╭──

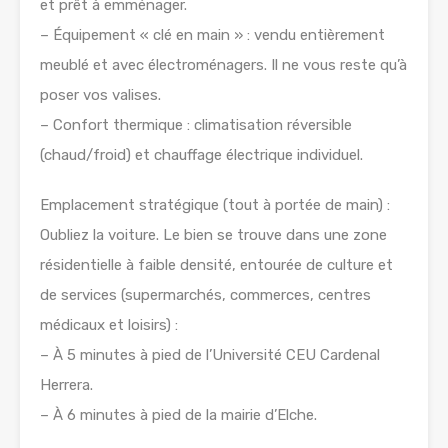
et prêt à emménager.
– Équipement « clé en main » : vendu entièrement
meublé et avec électroménagers. Il ne vous reste qu’à
poser vos valises.
– Confort thermique : climatisation réversible
(chaud/froid) et chauffage électrique individuel.
Emplacement stratégique (tout à portée de main) :
Oubliez la voiture. Le bien se trouve dans une zone
résidentielle à faible densité, entourée de culture et
de services (supermarchés, commerces, centres
médicaux et loisirs) :
– À 5 minutes à pied de l’Université CEU Cardenal
Herrera.
– À 6 minutes à pied de la mairie d’Elche.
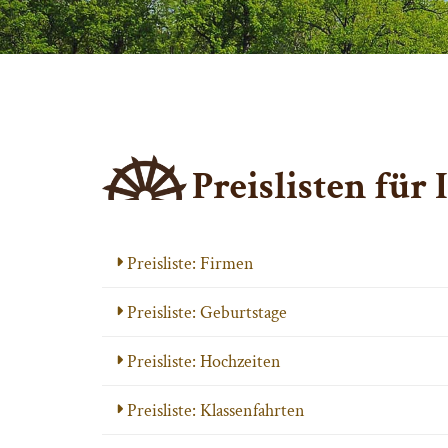
Preislisten für 
Preisliste: Firmen
Preisliste: Geburtstage
Preisliste: Hochzeiten
Preisliste: Klassenfahrten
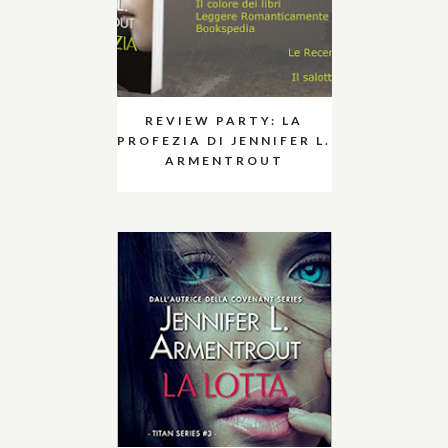
REVIEW PARTY: LA
PROFEZIA DI JENNIFER L.
ARMENTROUT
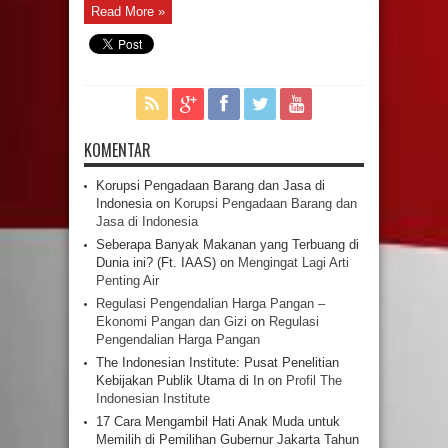
Read More »
KOMENTAR
Korupsi Pengadaan Barang dan Jasa di
Indonesia
on
Korupsi Pengadaan Barang dan
Jasa di Indonesia
Seberapa Banyak Makanan yang Terbuang di
Dunia ini? (Ft. IAAS)
on
Mengingat Lagi Arti
Penting Air
Regulasi Pengendalian Harga Pangan –
Ekonomi Pangan dan Gizi
on
Regulasi
Pengendalian Harga Pangan
The Indonesian Institute: Pusat Penelitian
Kebijakan Publik Utama di In
on
Profil The
Indonesian Institute
17 Cara Mengambil Hati Anak Muda untuk
Memilih di Pemilihan Gubernur Jakarta Tahun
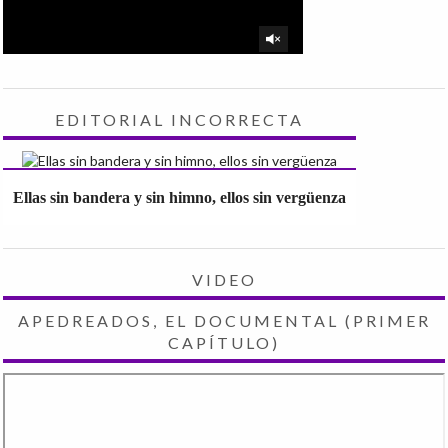
EDITORIAL INCORRECTA
Ellas sin bandera y sin himno, ellos sin vergüenza
VIDEO
APEDREADOS, EL DOCUMENTAL (PRIMER
CAPÍTULO)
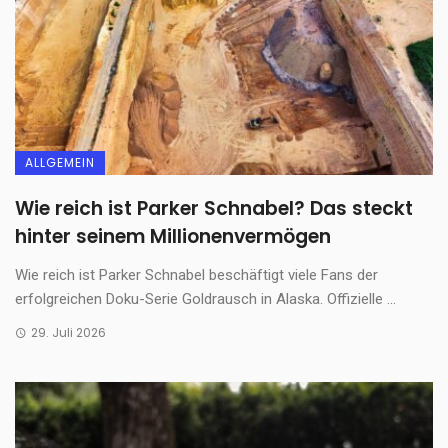
ALLGEMEIN
Wie reich ist Parker Schnabel? Das steckt
hinter seinem Millionenvermögen
Wie reich ist Parker Schnabel beschäftigt viele Fans der
erfolgreichen Doku-Serie Goldrausch in Alaska. Offizielle ...
29. Juli 2026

╰──

### Work order:
Check each line of the records for the string "Pangan" and copy those that have it.

### Output of the task:
Regulasi Pengendalian Harga Pangan –
Ekonomi Pangan dan Gizi
Pengendalian Harga Pangan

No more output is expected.